Collect all lines from the records below that include the word "компании".
--- Excerpted data ---
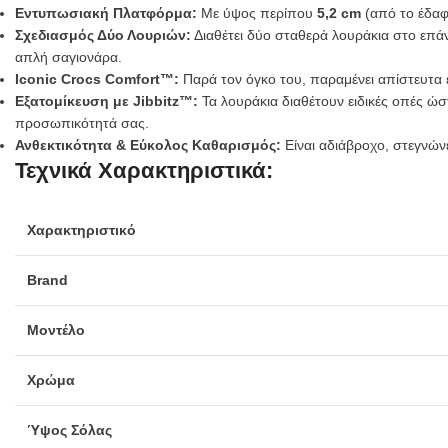
Εντυπωσιακή Πλατφόρμα:
Με ύψος περίπου
5,2 cm
(από το έδαφο
Σχεδιασμός Δύο Λουριών:
Διαθέτει δύο σταθερά λουράκια στο επάν
απλή σαγιονάρα.
Iconic Crocs Comfort™:
Παρά τον όγκο του, παραμένει απίστευτα 
Εξατομίκευση με Jibbitz™:
Τα λουράκια διαθέτουν ειδικές οπές ώ
προσωπικότητά σας.
Ανθεκτικότητα & Εύκολος Καθαρισμός:
Είναι αδιάβροχο, στεγνώνε
Τεχνικά Χαρακτηριστικά:
Χαρακτηριστικό
Brand
Μοντέλο
Χρώμα
Ύψος Σόλας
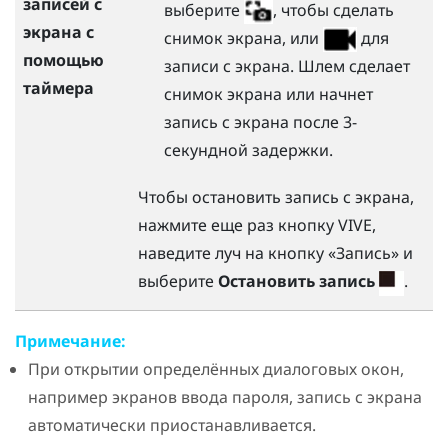
записей с
выберите
, чтобы сделать
экрана с
снимок экрана, или
для
помощью
записи с экрана. Шлем сделает
таймера
снимок экрана или начнет
запись с экрана после 3-
секундной задержки.
Чтобы остановить запись с экрана,
нажмите еще раз кнопку
VIVE
,
наведите луч на кнопку «Запись» и
выберите
Остановить запись
.
Примечание:
При открытии определённых диалоговых окон,
например экранов ввода пароля, запись с экрана
автоматически приостанавливается.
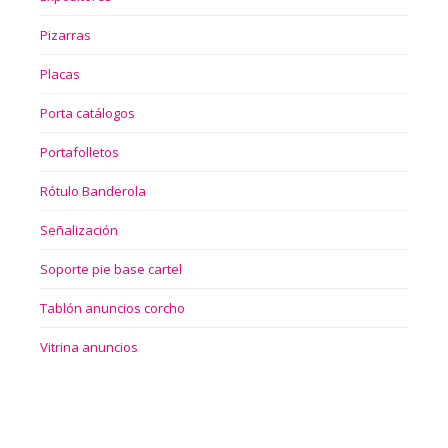
Pizarras
Placas
Porta catálogos
Portafolletos
Rótulo Banderola
Señalización
Soporte pie base cartel
Tablón anuncios corcho
Vitrina anuncios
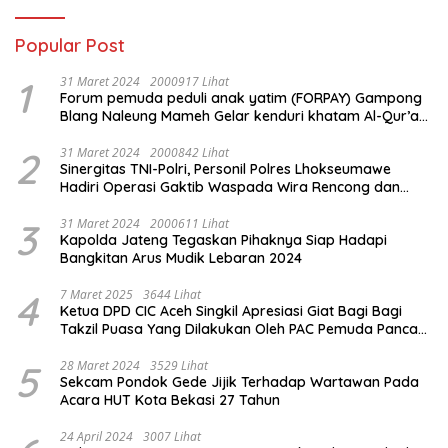
Popular Post
1
31 Maret 2024
2000917 Lihat
Forum pemuda peduli anak yatim (FORPAY) Gampong
Blang Naleung Mameh Gelar kenduri khatam Al-Qur’an
& Santunan Yatim-Piatu
2
31 Maret 2024
2000842 Lihat
Sinergitas TNI-Polri, Personil Polres Lhokseumawe
Hadiri Operasi Gaktib Waspada Wira Rencong dan
Yustisi Citra Wira Rencong
3
31 Maret 2024
2000611 Lihat
Kapolda Jateng Tegaskan Pihaknya Siap Hadapi
Bangkitan Arus Mudik Lebaran 2024
4
7 Maret 2025
3644 Lihat
Ketua DPD CIC Aceh Singkil Apresiasi Giat Bagi Bagi
Takzil Puasa Yang Dilakukan Oleh PAC Pemuda Panca
Sila di Dampingi Personil TNI/ Polri Kecamatan Gunung
Meriah Kabupaten Aceh Singkil
5
28 Maret 2024
3529 Lihat
Sekcam Pondok Gede Jijik Terhadap Wartawan Pada
Acara HUT Kota Bekasi 27 Tahun
24 April 2024
3007 Lihat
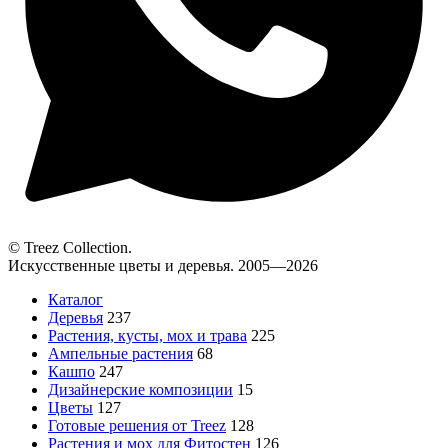
© Treez Collection.
Искусственные цветы и деревья. 2005—2026
Каталог
Деревья
237
Растения, кусты, мох и трава
225
Ампельные растения
68
Кашпо
247
Дизайнерские композиции
15
Цветы
127
Готовые решения от Treez
128
Растения и мох для Фитостен
126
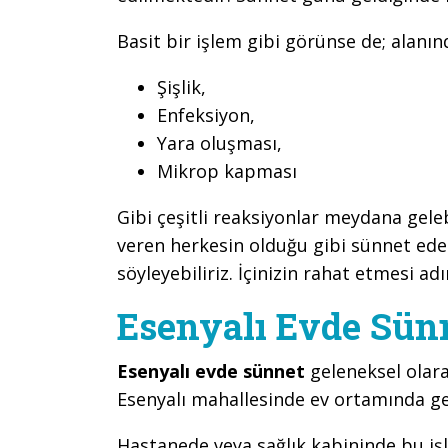
Basit bir işlem gibi görünse de; alanı
Şişlik,
Enfeksiyon,
Yara oluşması,
Mikrop kapması
Gibi çeşitli reaksiyonlar meydana gel
veren herkesin olduğu gibi sünnet ed
söyleyebiliriz. İçinizin rahat etmesi adı
Esenyalı Evde Sünn
Esenyalı evde sünnet
geleneksel olar
Esenyalı mahallesinde ev ortamında ger
Hastanede veya sağlık kabininde bu iş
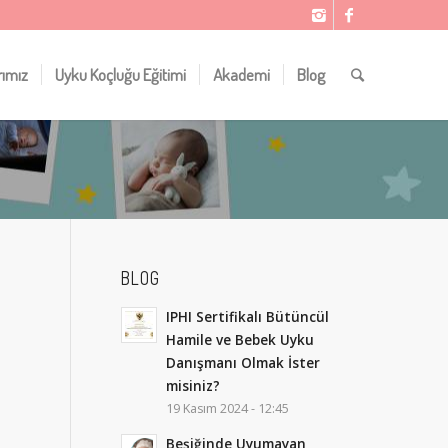
rımız
Uyku Koçluğu Eğitimi
Akademi
Blog
BLOG
IPHI Sertifikalı Bütüncül
Hamile ve Bebek Uyku
Danışmanı Olmak İster
misiniz?
19 Kasım 2024 - 12:45
Beşiğinde Uyumayan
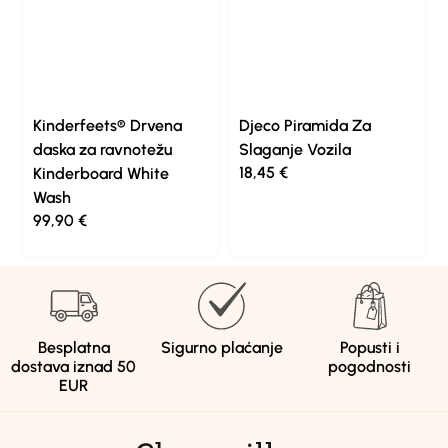
Kinderfeets® Drvena
Djeco Piramida Za
daska za ravnotežu
Slaganje Vozila
18,45
€
Kinderboard White
Wash
99,90
€
Besplatna
Sigurno plaćanje
Popusti i
dostava iznad 50
pogodnosti
EUR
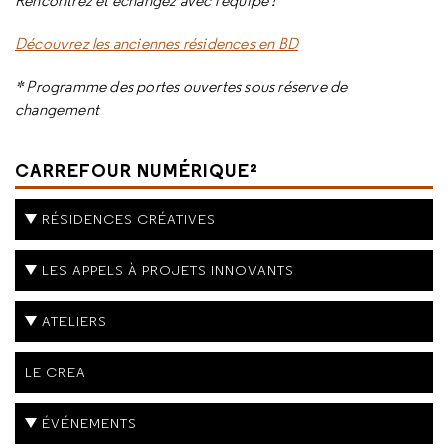
Rencontrez et échangez avec l'équipe !
Découvrez les anciennes résidences en BD
* Programme des portes ouvertes sous réserve de
changement
CARREFOUR NUMÉRIQUE²
RÉSIDENCES CRÉATIVES
LES APPELS À PROJETS INNOVANTS
ATELIERS
LE CREA
ÉVÉNEMENTS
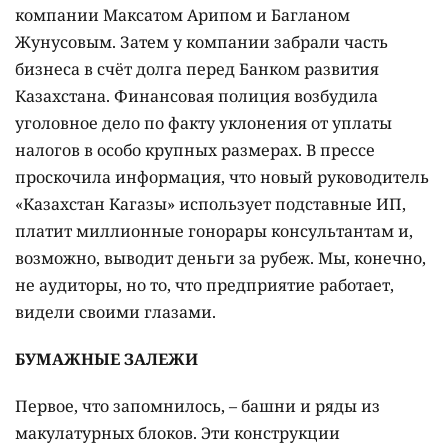
компании Максатом Арипом и Багланом
Жунусовым. Затем у компании забрали часть
бизнеса в счёт долга перед Банком развития
Казахстана. Финансовая полиция возбудила
уголовное дело по факту уклонения от уплаты
налогов в особо крупных размерах. В прессе
проскочила информация, что новый руководитель
«Казахстан Кагазы» использует подставные ИП,
платит миллионные гонорары консультантам и,
возможно, выводит деньги за рубеж. Мы, конечно,
не аудиторы, но то, что предприятие работает,
видели своими глазами.
БУМАЖНЫЕ ЗАЛЕЖИ
Первое, что запомнилось, – башни и ряды из
макулатурных блоков. Эти конструкции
---
* [Answer section]
компании Максатом Арипом и Багланом
Жунусовым. Затем у компании забрали часть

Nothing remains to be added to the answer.